17: The competitive Edge
Sometimes you need steering that is more sensitive, such as at lower speeds, to make a vehicle easier to turn or park. When driving faster, smoother and more precise steering makes for comfortable cruising. We’ll see this on the new Edge large SUV for Europe
18: Packing a punch
RevoKnuckle helped turn passenger vehicles into performance cars, by optimising the steering and handling, so the old Focus RS could tear up the racetrack.
19: The missing link
Optimising the suspension means more than simply a comfortable journey.
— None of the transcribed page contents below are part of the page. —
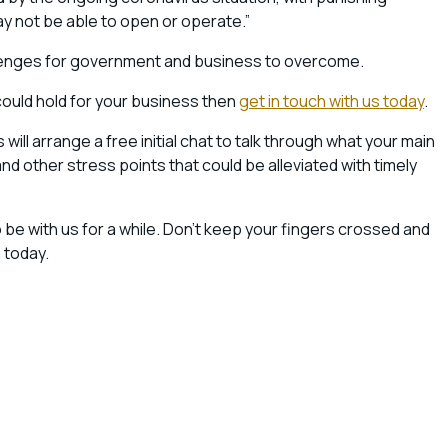
 not be able to open or operate.”
allenges for government and business to overcome.
could hold for your business then
get in touch with us today
.
ll arrange a free initial chat to talk through what your main
 other stress points that could be alleviated with timely
o be with us for a while. Don’t keep your fingers crossed and
 today.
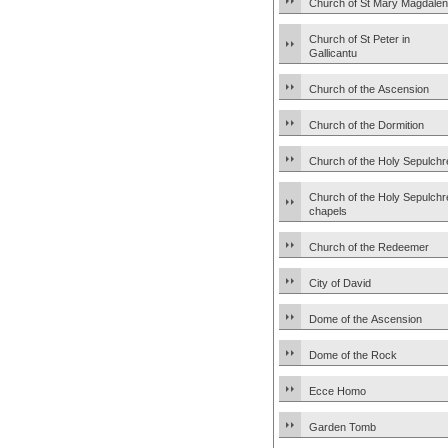
Church of St Mary Magdale
Church of St Peter in
Gallicantu
Church of the Ascension
Church of the Dormition
Church of the Holy Sepulchr
Church of the Holy Sepulchr
chapels
Church of the Redeemer
City of David
Dome of the Ascension
Dome of the Rock
Ecce Homo
Garden Tomb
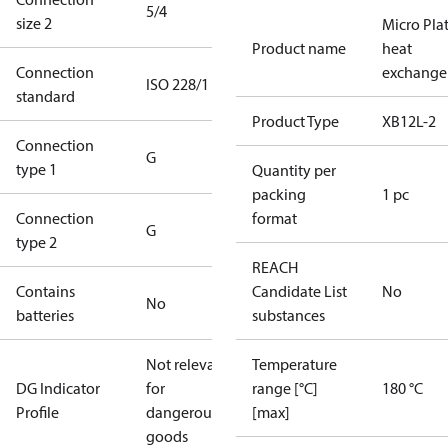
5/4
size 2
Micro Pla
Product name
heat
Connection
exchange
ISO 228/1
standard
Product Type
XB12L-2
Connection
G
type 1
Quantity per
packing
1 pc
Connection
format
G
type 2
REACH
Contains
Candidate List
No
No
batteries
substances
Not relevant
Temperature
DG Indicator
for
range [°C]
180 °C
Profile
dangerous
[max]
goods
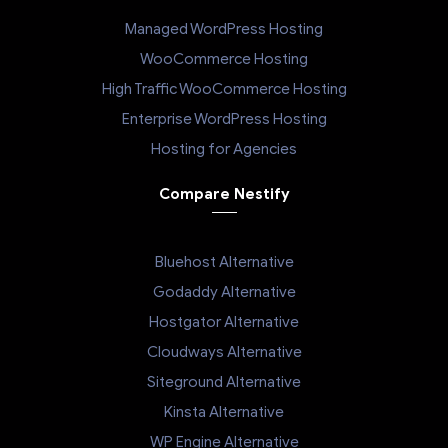
Managed WordPress Hosting
WooCommerce Hosting
High Traffic WooCommerce Hosting
Enterprise WordPress Hosting
Hosting for Agencies
Compare Nestify
Bluehost Alternative
Godaddy Alternative
Hostgator Alternative
Cloudways Alternative
Siteground Alternative
Kinsta Alternative
WP Engine Alternative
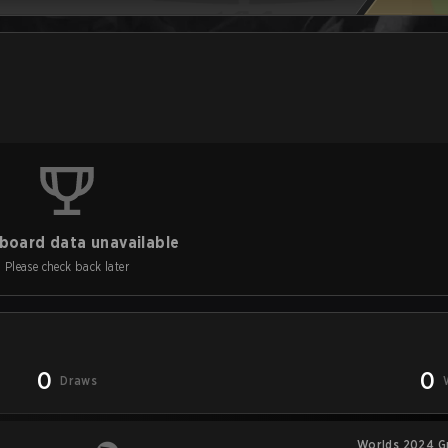
board data unavailable
Please check back later
0
0
Draws
Worlds 2024 G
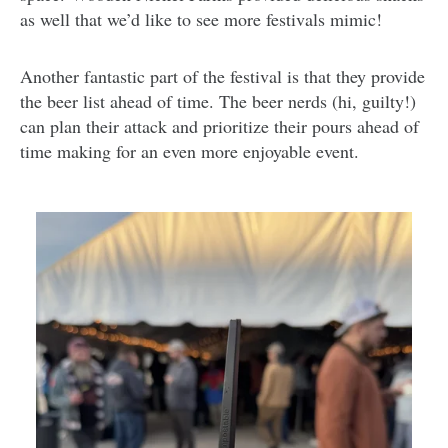
as well that we’d like to see more festivals mimic!
Another fantastic part of the festival is that they provide
the beer list ahead of time. The beer nerds (hi, guilty!)
can plan their attack and prioritize their pours ahead of
time making for an even more enjoyable event.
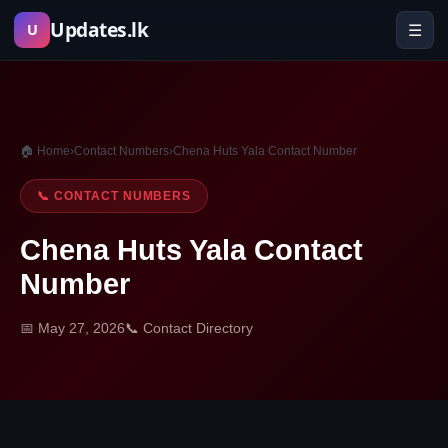
Skip
Updates.lk
☰
U
to
content
🏠 Home
›
Contact Numbers
›
Chena Huts Yala Contact Number
📞 CONTACT NUMBERS
Chena Huts Yala Contact
Number
📅 May 27, 2026
📞 Contact Directory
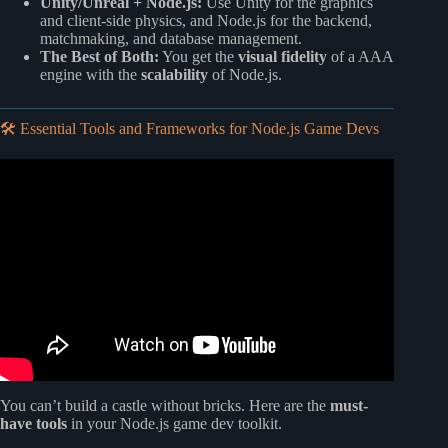
Unity/Unreal + Node.js:
Use Unity for the graphics
and client-side physics, and Node.js for the backend,
matchmaking, and database management.
The Best of Both:
You get the
visual fidelity
of a AAA
engine with the
scalability
of Node.js.
🛠️ Essential Tools and Frameworks for Node.js Game Devs
Video: Node.js Ultimate Beginner’s Guide in 7 Easy Steps.
You can’t build a castle without bricks. Here are the
must-
have tools
in your Node.js game dev toolkit.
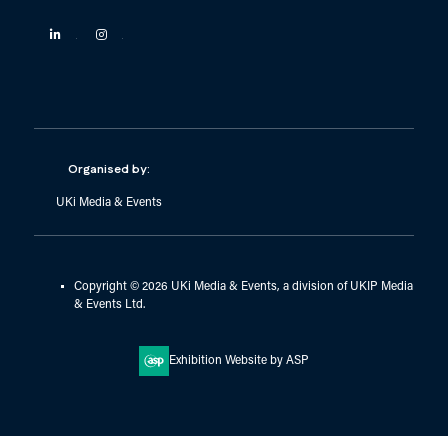
Linkedin
Instagram
Organised by:
UKi Media & Events
Copyright © 2026 UKi Media & Events, a division of UKIP Media
& Events Ltd.
Exhibition Website by ASP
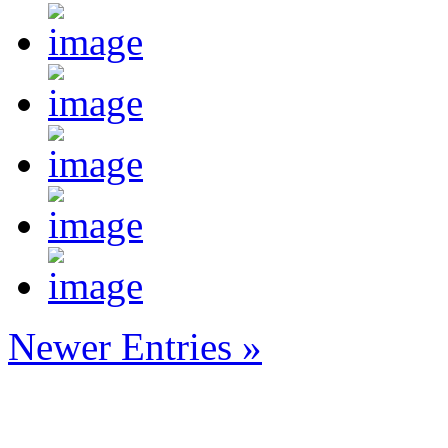
Newer Entries »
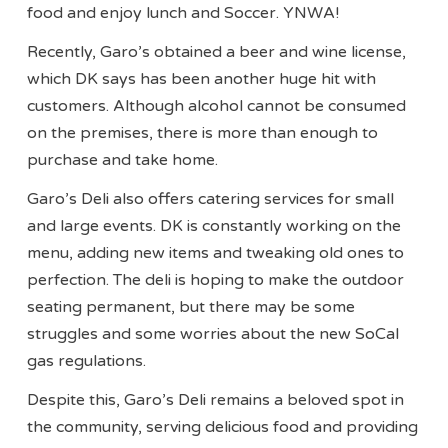
food and enjoy lunch and Soccer. YNWA!
Recently, Garo’s obtained a beer and wine license,
which DK says has been another huge hit with
customers. Although alcohol cannot be consumed
on the premises, there is more than enough to
purchase and take home.
Garo’s Deli also offers catering services for small
and large events. DK is constantly working on the
menu, adding new items and tweaking old ones to
perfection. The deli is hoping to make the outdoor
seating permanent, but there may be some
struggles and some worries about the new SoCal
gas regulations.
Despite this, Garo’s Deli remains a beloved spot in
the community, serving delicious food and providing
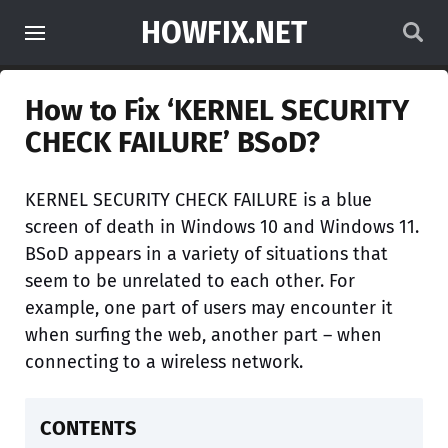
HOWFIX.NET
How to Fix ‘KERNEL SECURITY
CHECK FAILURE’ BSoD?
KERNEL SECURITY CHECK FAILURE is a blue
screen of death in Windows 10 and Windows 11.
BSoD appears in a variety of situations that
seem to be unrelated to each other. For
example, one part of users may encounter it
when surfing the web, another part – when
connecting to a wireless network.
CONTENTS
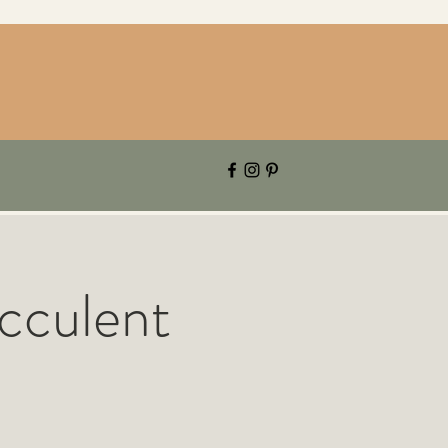
cculent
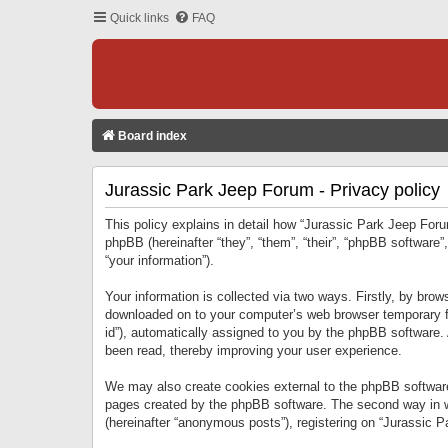
Quick links
FAQ
Board index
Jurassic Park Jeep Forum - Privacy policy
This policy explains in detail how “Jurassic Park Jeep Forum
phpBB (hereinafter “they”, “them”, “their”, “phpBB softwar
“your information”).
Your information is collected via two ways. Firstly, by bro
downloaded on to your computer’s web browser temporary files
id”), automatically assigned to you by the phpBB software.
been read, thereby improving your user experience.
We may also create cookies external to the phpBB software
pages created by the phpBB software. The second way in wh
(hereinafter “anonymous posts”), registering on “Jurassic Pa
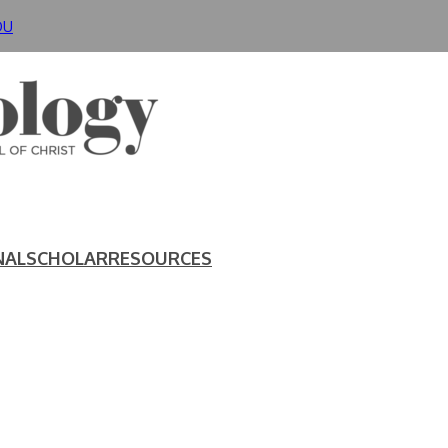
DU
NAL
SCHOLAR
RESOURCES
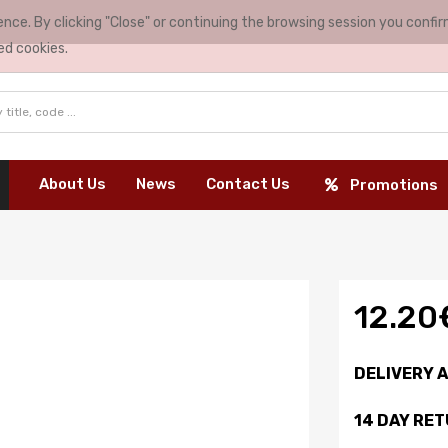
nce. By clicking "Close" or continuing the browsing session you conf
ed cookies.
About Us
News
Contact Us
Promotions
12.20
DELIVERY 
14 DAY RE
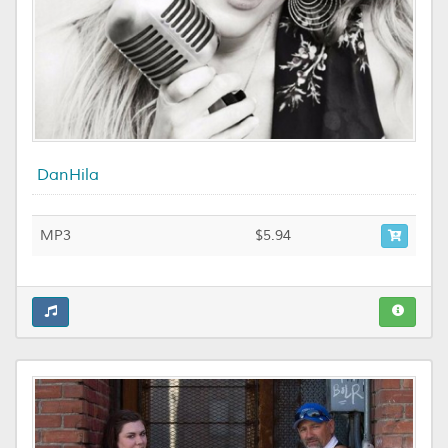
DanHila
MP3
$5.94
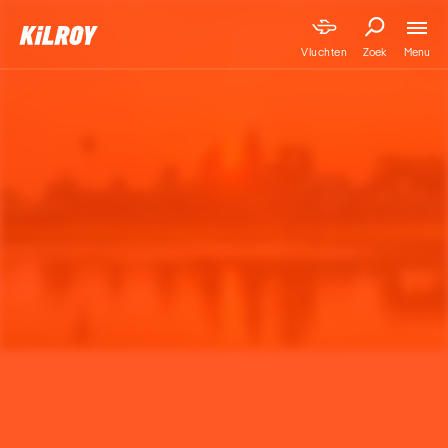
Menu
Vluchten
Zoek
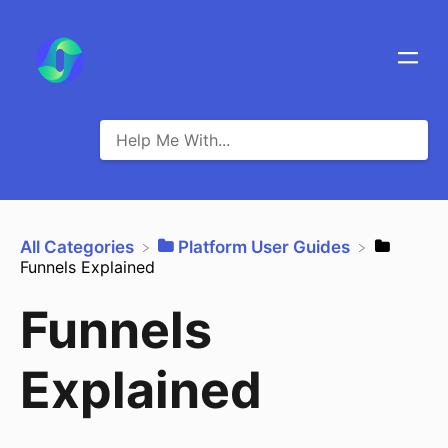
All Categories
​Platform User Guides
Funnels Explained
Funnels
Explained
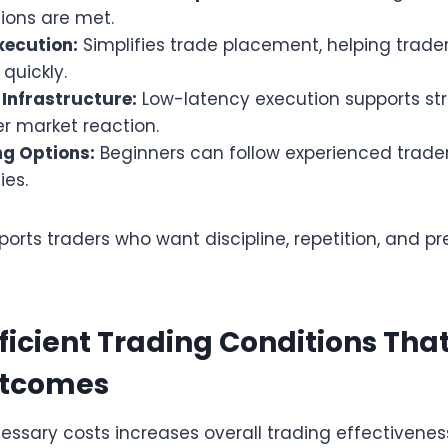
ions are met.
xecution:
Simplifies trade placement, helping trade
uickly.
Infrastructure:
Low-latency execution supports str
er market reaction.
g Options:
Beginners can follow experienced trader
ies.
rts traders who want discipline, repetition, and prec
fficient Trading Conditions Tha
utcomes
ssary costs increases overall trading effectiveness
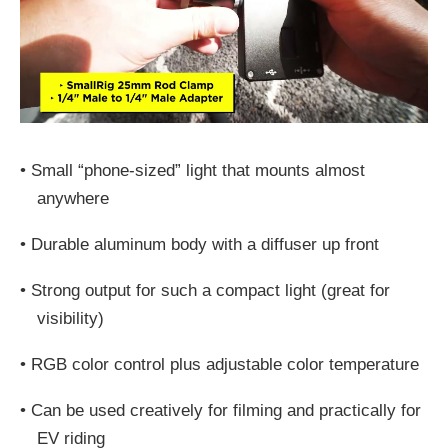
•
Small “phone-sized” light that mounts almost
anywhere
•
Durable aluminum body with a diffuser up front
•
Strong output for such a compact light (great for
visibility)
•
RGB color control plus adjustable color temperature
•
Can be used creatively for filming and practically for
EV riding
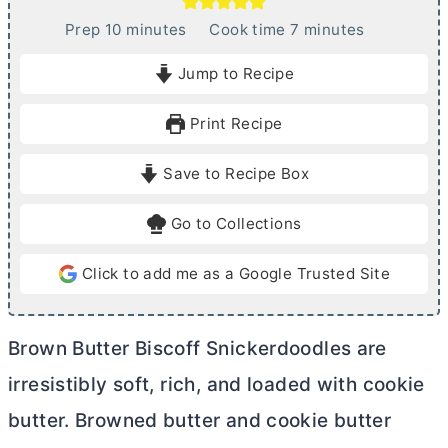
m
m
Prep
10
minutes
Cook time
7
minutes
i
i
Jump to Recipe
n
n
u
u
Print Recipe
t
t
e
e
Save to Recipe Box
s
s
Go to Collections
Click to add me as a Google Trusted Site
Brown
Butter
Biscoff Snickerdoodles are
irresistibly soft, rich, and loaded with cookie
butter
. Browned
butter
and cookie
butter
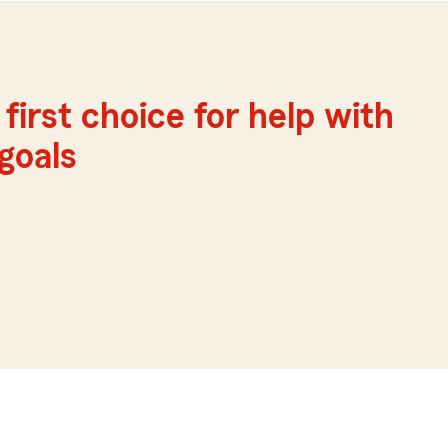
first choice for help with
 goals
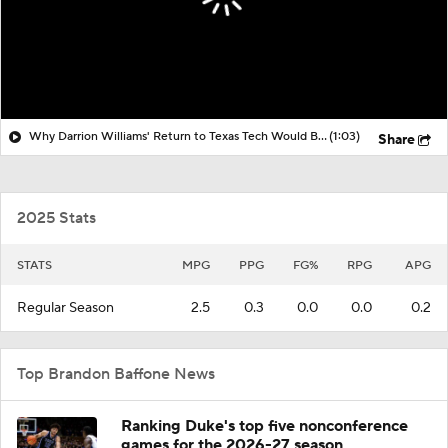
Why Darrion Williams' Return to Texas Tech Would Be Big
(1:03)
Share
2025 Stats
STATS
MPG
PPG
FG%
RPG
APG
Regular Season
2.5
0.3
0.0
0.0
0.2
Top Brandon Baffone News
Ranking Duke's top five nonconference
games for the 2026-27 season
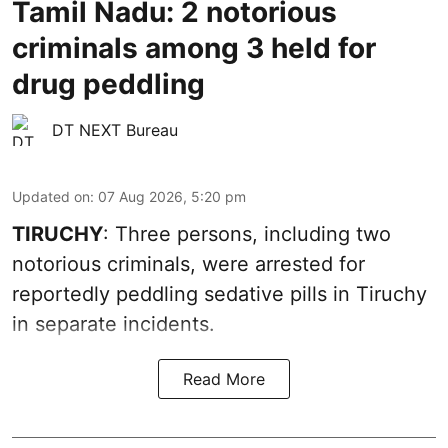
Tamil Nadu: 2 notorious
criminals among 3 held for
drug peddling
DT NEXT Bureau
Updated on
:
07 Aug 2026, 5:20 pm
TIRUCHY
: Three persons, including two
notorious criminals, were arrested for
reportedly peddling sedative pills in Tiruchy
in separate incidents.
Read More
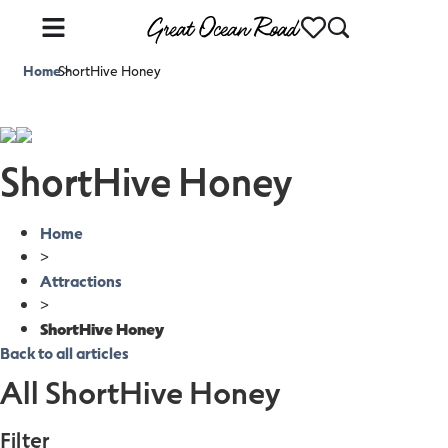
Home
ShortHive Honey
>
ShortHive Honey
Home
>
Attractions
>
ShortHive Honey
Back to all articles
All ShortHive Honey
Filter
For the new Mondeo, the rear integral link suspension also helps deliver a better driving experience, is better able to deal with bumps, and helps reduce noise inside the car
20: Ahead of the curve
We continually collaborate with other manufacturers to explore the capability of car-to-car and car-to-infrastructure communication technology which will be the technical enabler for a new generation of driver assistance and intelligent transport systems. For example, the “Electronic Brake Light” warns instantly the drivers in the cars following behind, by transmitting a wireless signal in case of an emergency braking manoeuvre.